Rio expo gives China a showcase for its oil industry
Updated: 2014-09-22 03:59
By JI YE in Rio de Janeiro(China Daily Latin America)
Brazil-based Petrotech, a subsidiary of China's state-owned China National Petroleum Corporation's Technology Development Company, took part in this year's exhibition. Liu Long / Xinhua
Deng's comments were echoed by Raul Sanson, a Brazilian entrepreneur who has been dealing with Chinese companies for six years. He said since he first imported Chinese oil-equipment parts in 2008, he has been very satisfied with their performance.
"For instance, the submersible pump-engine technology from China meets the standards of any countries' market," he said.
The pump equipment Sanson imported from China is undergoing an 18-month mandatory test by Brazil's oil giant Petrobras. He said that if it passes, the pump equipment will be given permission to enter the Brazilian market.
The pump equipment has been running smoothly over the past 12 months, and is expected to finish the test in January next year.
Crude oil production in the state of Rio de Janeiro accounts for 72 percent of Brazil's national output, while natural gas reserves take up about 36 percent of the total.
Chinese oil companies are pushing to meet mandatory expansion targets by signing deals across Latin America, and they are especially interested in Brazil.
Last October, two Chinese firms, China National Offshore Oil Corporation (CNOOC) and CNPC joined counterparts Royal Dutch Shell, France's Total and Petrobras to put in the winning bid at the auction of Brazil's offshore Libra oilfield.

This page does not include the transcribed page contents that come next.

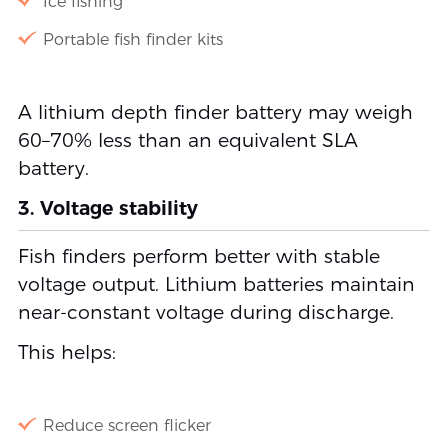
Ice fishing
Portable fish finder kits
A lithium depth finder battery may weigh
60–70% less than an equivalent SLA
battery.
3. Voltage stability
Fish finders perform better with stable
voltage output. Lithium batteries maintain
near-constant voltage during discharge.
This helps:
Reduce screen flicker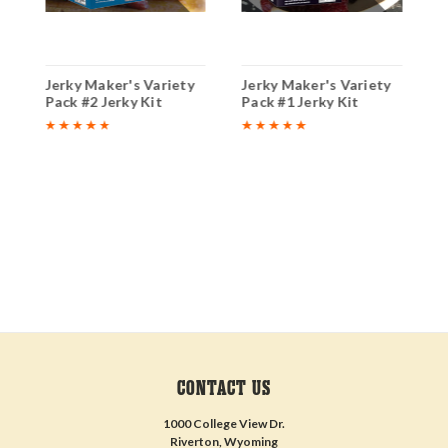
y
Jerky Maker's Variety
Jerky Maker's Variety
C
Pack #2 Jerky Kit
Pack #1 Jerky Kit
B
CONTACT US
1000 College View Dr.
Riverton, Wyoming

The Libra oilfield, which is not far off the coast of Rio de Janeiro state, is estimated to hold 8 to 12 billion barrels of oil, which would practically double Brazil's proven oil reserves.
CNOOC and CNPC each hold a 10-percent stake, with Shell and Total having 20 percent each and Petrobras the remaining 40 percent.
The deal is part of a growing oil relationship between the two countries that, thanks to a series of billion-dollar agreements, is giving China greater influence over Brazil's oil frontier.
Alexandre dos Reis, president of the Industrial Federation of the Rio de Janeiro State, said: "I'm 100 percent supportive of the Chinese companies' participation in the bidding for oil projects in Brazil. If we only relied on Brazil's economic and technological strength, it would be unable to complete such a big project as the Libra oilfield. The future of oil industry cooperation between Brazil and China has a bright prospect."